You are designing a monitoring solution for a fleet of 500 vehicles. Each vehicle has a GPS tracking device that sends data to an Azure event hub once per minute.
You have a CSV file in an Azure Data Lake Storage Gen2 container. The file maintains the expected geographical area in which each vehicle should be.
You need to ensure that when a GPS position is outside the expected area, a message is added to another event hub for processing within 30 seconds. The solution must minimize cost.
What should you include in the solution?




Box 1: Azure Stream Analytics
Box 2: No Window
Box 3: Point within polygon

No Window because you can write a query that joins the device stream with the geofence reference data and generates an alert every time a device is outside of an allowed building.

SELECT DeviceStreamInput.DeviceID, SiteReferenceInput.SiteID, SiteReferenceInput.SiteName
INTO Output
FROM DeviceStreamInput JOIN SiteReferenceInput ON st_within(DeviceStreamInput.GeoPosition, SiteReferenceInput.Geofence) = 0
WHERE DeviceStreamInput.DeviceID = SiteReferenceInput.AllowedDeviceID

Reference:
https://docs.microsoft.com/en-us/azure/stream-analytics/stream-analytics-window-functions
https://docs.microsoft.com/en-us/azure/stream-analytics/geospatial-scenarios#generate-alerts-with-geofence

Question 188

You are monitoring an Azure Stream Analytics job by using metrics in Azure.
You discover that during the last 12 hours, the average watermark delay is consistently greater than the configured late arrival tolerance.
What is a possible cause of this behavior?
Events whose application timestamp is earlier than their arrival time by more than five minutes arrive as inputs.
There are errors in the input data.
The late arrival policy causes events to be dropped.
The job lacks the resources to process the volume of incoming data.




Answer is The job lacks the resources to process the volume of incoming data.
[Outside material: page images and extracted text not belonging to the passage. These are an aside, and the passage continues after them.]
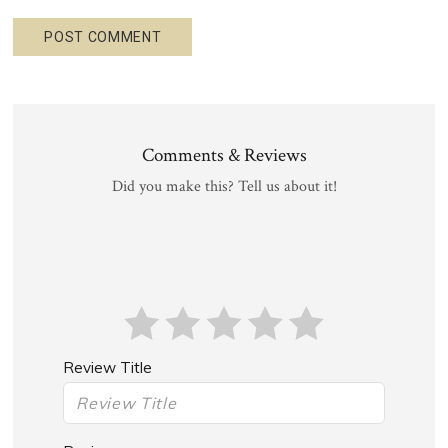
Comments & Reviews
Did you make this? Tell us about it!
Review Title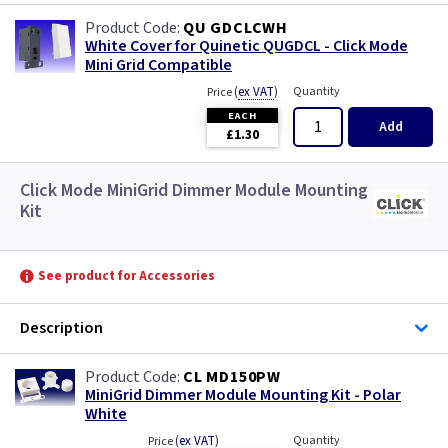
QU GDCLCWH
White Cover for Quinetic QUGDCL - Click Mode
Mini Grid Compatible
(
ex VAT
)
Quantity
Price
EACH
Add
£1.30
Click Mode MiniGrid Dimmer Module Mounting
Kit
See product for Accessories
Description
CL MD150PW
MiniGrid Dimmer Module Mounting Kit - Polar
White
(
ex VAT
)
Quantity
Price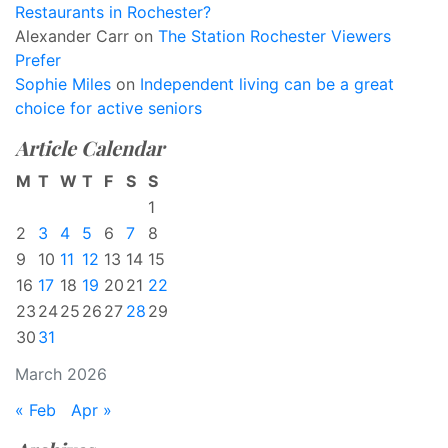
Restaurants in Rochester?
Alexander Carr
on
The Station Rochester Viewers
Prefer
Sophie Miles
on
Independent living can be a great
choice for active seniors
Article Calendar
M
T
W
T
F
S
S
1
2
3
4
5
6
7
8
9
10
11
12
13
14
15
16
17
18
19
20
21
22
23
24
25
26
27
28
29
30
31
March 2026
« Feb
Apr »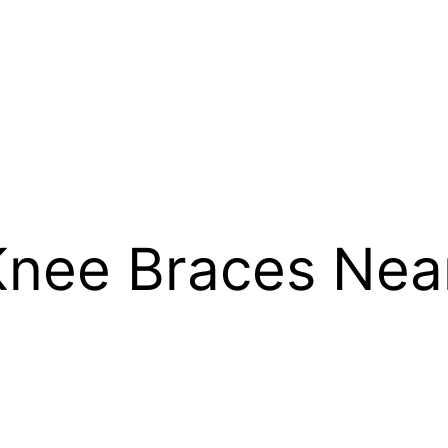
Knee Braces Nea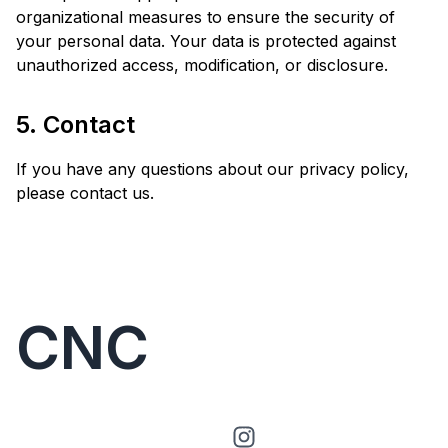
organizational measures to ensure the security of
your personal data. Your data is protected against
unauthorized access, modification, or disclosure.
5. Contact
If you have any questions about our privacy policy,
please contact us.
CNC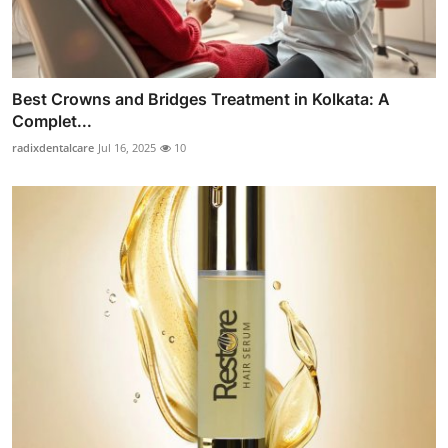
Best Crowns and Bridges Treatment in Kolkata: A
Complet...
radixdentalcare
Jul 16, 2025
10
Watermark Delay indicates the delay of the streaming data processing job.
There are a number of resource constraints that can cause the streaming pipeline to slow down. The watermark delay metric can rise due to:
1. Not enough processing resources in Stream Analytics to handle the volume of input events. To scale up resources, see Understand and adjust Streaming
Units.
2. Not enough throughput within the input event brokers, so they are throttled. For possible solutions, see Automatically scale up Azure Event Hubs throughput units.
3. Output sinks are not provisioned with enough capacity, so they are throttled. The possible solutions vary widely based on the flavor of output service being used.

Reference:
https://docs.microsoft.com/en-us/azure/stream-analytics/stream-analytics-time-handling

Question 189

You are building an Azure Stream Analytics job to retrieve game data.
You need to ensure that the job returns the highest scoring record for each five-minute time interval of each game.
How should you complete the Stream Analytics query?
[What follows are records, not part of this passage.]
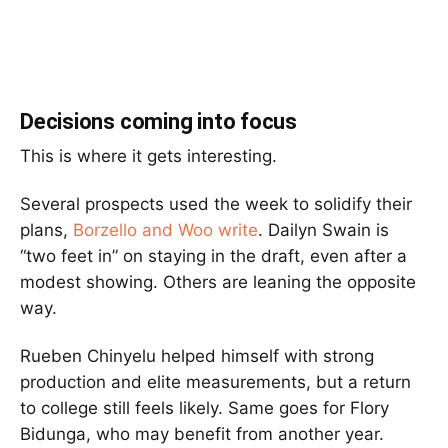
Decisions coming into focus
This is where it gets interesting.
Several prospects used the week to solidify their
plans,
Borzello
and
Woo write
.
Dailyn Swain
is
“two feet in” on staying in the draft, even after a
modest showing. Others are leaning the opposite
way.
Rueben Chinyelu
helped himself with strong
production and elite measurements, but a return
to college still feels likely. Same goes for
Flory
Bidunga
, who may benefit from another year.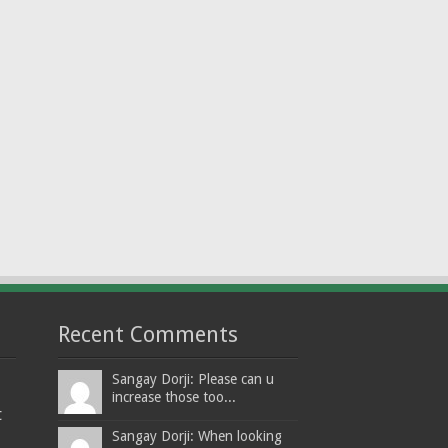
Recent Comments
Sangay Dorji: Please can u
increase those too...
t
Sangay Dorji: When looking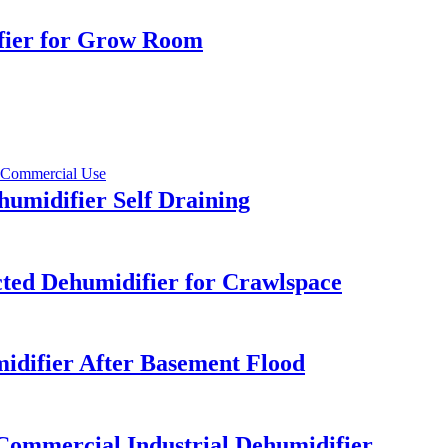
ifier for Grow Room
umidifier Self Draining
ed Dehumidifier for Crawlspace
difier After Basement Flood
Commercial Industrial Dehumidifier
Box 1: TopOne OVER(PARTITION BY Game ORDER BY Score Desc)
TopOne returns the top-rank record, where rank defines the ranking position of the event in the window according to the specified ordering. Ordering/ranking is based on event columns and can be specified in ORDER BY clause.

Box 2: Tumbling
Syntax for Hopping window requires 3 arguments, seems this should be Tumbling Window which fulfils the exact same requirements.

Reference:
https://docs.microsoft.com/en-us/stream-analytics-query/topone-azure-stream-analytics
https://docs.microsoft.com/en-us/azure/stream-analytics/stream-analytics-window-functions

Question 190

You are designing a streaming data solution that will ingest variable volumes of data.
You need to ensure that you can change the partition count after creation.
Which service should you use to ingest the data?
Azure Event Hubs Dedicated
Azure Stream Analytics
Azure Data Factory
Azure Synapse Analytics




Answer is Azure Event Hubs Dedicated

You can't change the partition count for an event hub after its creation except for the event hub in a dedicated cluster.